I recently attended a national convention of high school journalists where I picked up a white rubber bracelet imprinted with "LIVE FREE". These words are meant to be a reminder that Americans have been given the right to freedom of religion, speech, press, and assembly. For me, they have more intense meaning as I strive to live a life of gratitude for Jesus' sacrifice on the cross - a sacrifice that promises me a life free of fear and condemnation. I often look at signs or advertisements and relate them to my own daily journey of honoring Christ's sacrifice. For example: Nike's "Just Do It" encourages me to not let fear stop me from living a life of faith, and Lance Armstrong's "LIVE STRONG" challenges me to fully know the meaning of 2 Cor. 4:8-9 —"We are hard pressed on every side, but not crushed; perplexed, but not in despair, persecuted, but not abandoned; struck down, but not destroyed." Slogans can be used for far more than advertising. They can remind us of the power of God's Word and encourage us to choose sacrifice over self and generosity over greed.
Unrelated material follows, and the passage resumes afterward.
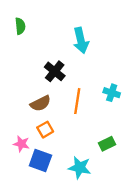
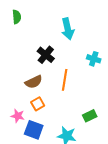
cyan cross: (112, 93) -> (94, 59), moved

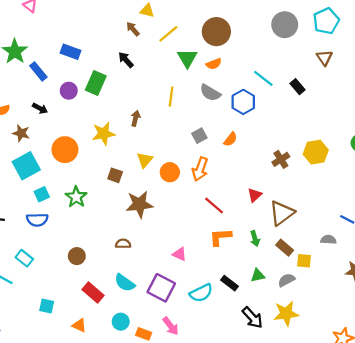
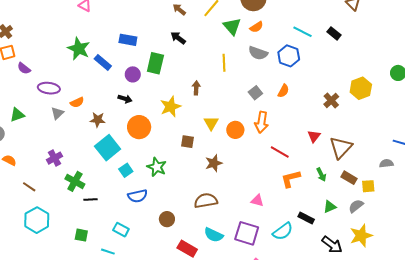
black arrow: (40, 108) -> (125, 99), moved
brown star: (139, 204) -> (214, 163), size x0.7
blue semicircle: (37, 220) -> (137, 196), moved
brown semicircle: (123, 244) -> (206, 201), size x1.6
During the Bible study portion of your small group meeting, ask each person to write down a saying or slogan that helps him or her remember the command, truth, or promise of the lesson. Some examples are:
- Taco Bell - "Think outside the bun"
- T - Mobile - "Get more from life"
- Allstate - "Are you in good hands?"
- U.S. Army - "Be all you can be"
- Campbell's soup - "Possibilities"
- Citibank - "Live richly"
At the end of the meeting, ask each person to share his or her slogan and why he or she chose it. Close your time together in prayer asking God to bring the slogan to mind throughout the coming week. At the beginning of the next meeting, ask the group to share how the slogan helped them. Consider using this memory tool each week for the length of your current study.